===== AVAILABLE DATA

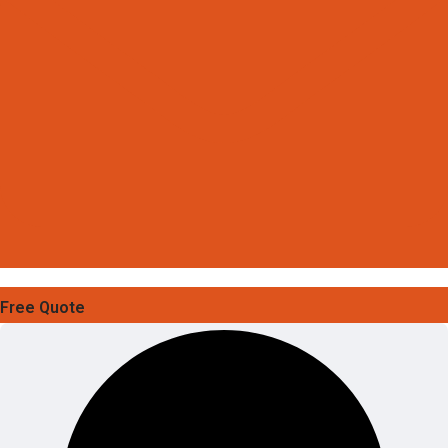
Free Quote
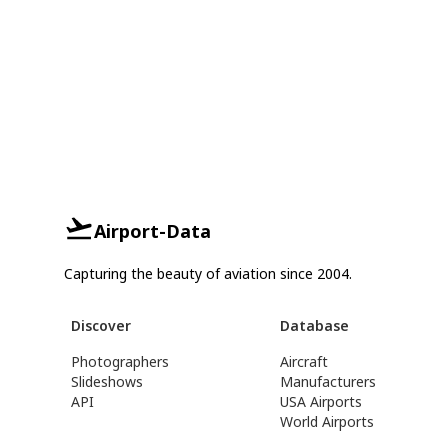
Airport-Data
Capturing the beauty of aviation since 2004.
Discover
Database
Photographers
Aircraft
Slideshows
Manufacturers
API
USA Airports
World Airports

==========
===== AVAILABLE DATA

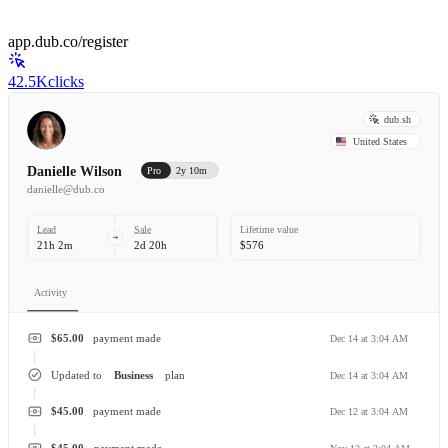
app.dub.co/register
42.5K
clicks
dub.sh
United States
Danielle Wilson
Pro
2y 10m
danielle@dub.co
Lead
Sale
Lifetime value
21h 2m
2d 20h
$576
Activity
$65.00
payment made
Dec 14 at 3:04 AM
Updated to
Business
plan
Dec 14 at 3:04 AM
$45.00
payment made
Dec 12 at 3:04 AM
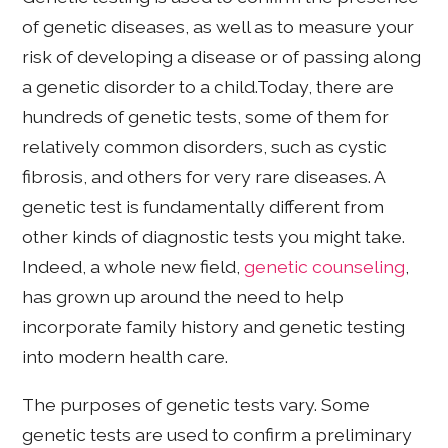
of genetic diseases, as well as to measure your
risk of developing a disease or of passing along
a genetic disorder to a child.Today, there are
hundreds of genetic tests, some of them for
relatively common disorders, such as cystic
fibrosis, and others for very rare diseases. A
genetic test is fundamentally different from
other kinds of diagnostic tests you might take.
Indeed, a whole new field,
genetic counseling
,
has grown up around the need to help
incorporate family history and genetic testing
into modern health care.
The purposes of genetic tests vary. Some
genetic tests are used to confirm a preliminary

==========
===== AVAILABLE DATA

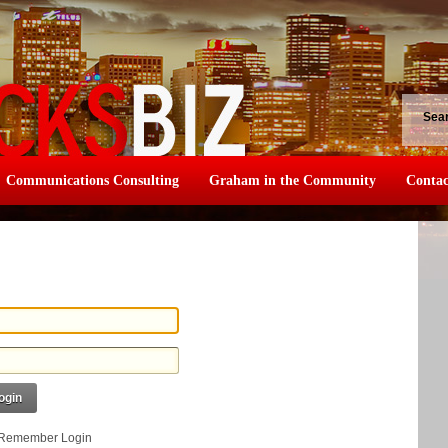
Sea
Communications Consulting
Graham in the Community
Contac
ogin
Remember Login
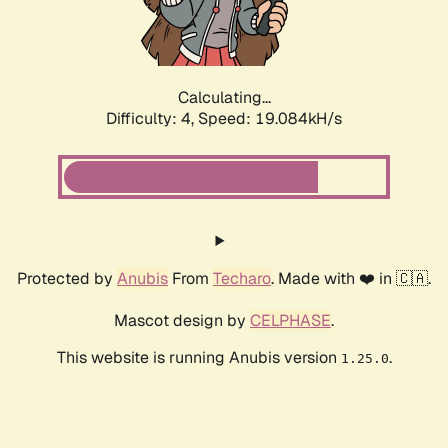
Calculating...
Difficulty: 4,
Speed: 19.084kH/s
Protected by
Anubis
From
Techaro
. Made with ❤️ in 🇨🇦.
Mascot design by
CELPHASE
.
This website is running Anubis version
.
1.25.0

==========

PROMPT:
Taking the listing above as the source, transcribe only the lines starting at the line with "of genetic diseases, as" and going through the line with "genetic tests are", unaltered and with both ends included.

TASK RESPONSE:
of genetic diseases, as well as to measure your
risk of developing a disease or of passing along
a genetic disorder to a child.Today, there are
hundreds of genetic tests, some of them for
relatively common disorders, such as cystic
fibrosis, and others for very rare diseases. A
genetic test is fundamentally different from
other kinds of diagnostic tests you might take.
Indeed, a whole new field,
genetic counseling
,
has grown up around the need to help
incorporate family history and genetic testing
into modern health care.
The purposes of genetic tests vary. Some
genetic tests are used to confirm a preliminary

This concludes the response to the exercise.